[RECORDS PROVIDED — start]

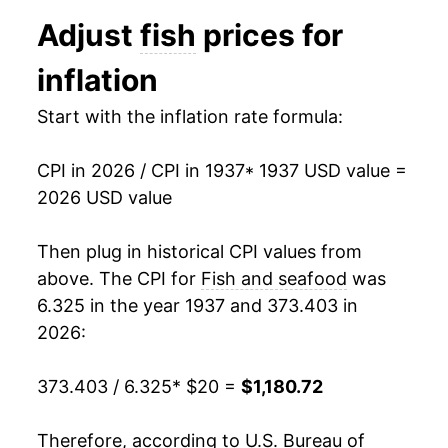
1949
$62.42
0.47%
Adjust
fish
prices for
1950
$61.24
-1.90%
inflation
1951
$69.96
14.24%
Start with the inflation rate formula:
1952
$68.12
-2.64%
CPI in 2026 / CPI in 1937
* 1937 USD value =
1953
$65.61
-3.68%
2026 USD value
1954
$65.90
0.44%
Then plug in historical CPI values from
1955
$64.51
-2.12%
above. The CPI for
Fish and seafood
was
6.325 in the year 1937 and 373.403 in
1956
$64.45
-0.08%
2026:
1957
$65.38
1.43%
373.403 / 6.325
* $20 =
$1,180.72
1958
$69.86
6.85%
Therefore, according to U.S. Bureau of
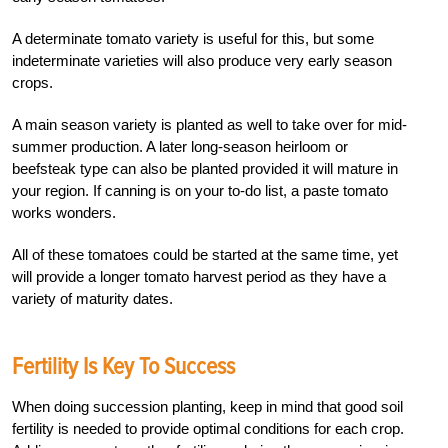
A determinate tomato variety is useful for this, but some
indeterminate varieties will also produce very early season
crops.
A main season variety is planted as well to take over for mid-
summer production. A later long-season heirloom or
beefsteak type can also be planted provided it will mature in
your region. If canning is on your to-do list, a paste tomato
works wonders.
All of these tomatoes could be started at the same time, yet
will provide a longer tomato harvest period as they have a
variety of maturity dates.
Fertility Is Key To Success
W
hen doing succession planting, keep in mind that good soil
fertility is needed to provide optimal conditions for each crop.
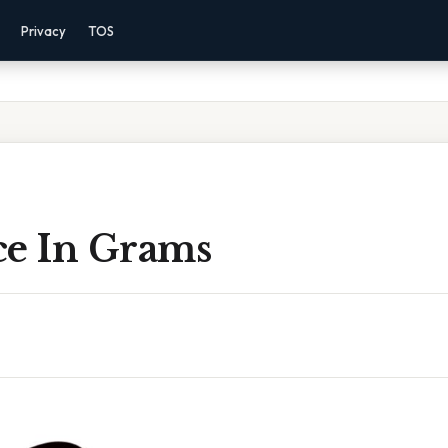
Privacy
TOS
ce In Grams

[RECORDS PROVIDED — finish]

» **WORK REQUIRED**:
"variety" is the word to look for; copy every line of the data that has it.

» **RESPONSE TO THE TASK**:
A determinate tomato variety is useful for this, but some
A main season variety is planted as well to take over for mid-
variety of maturity dates.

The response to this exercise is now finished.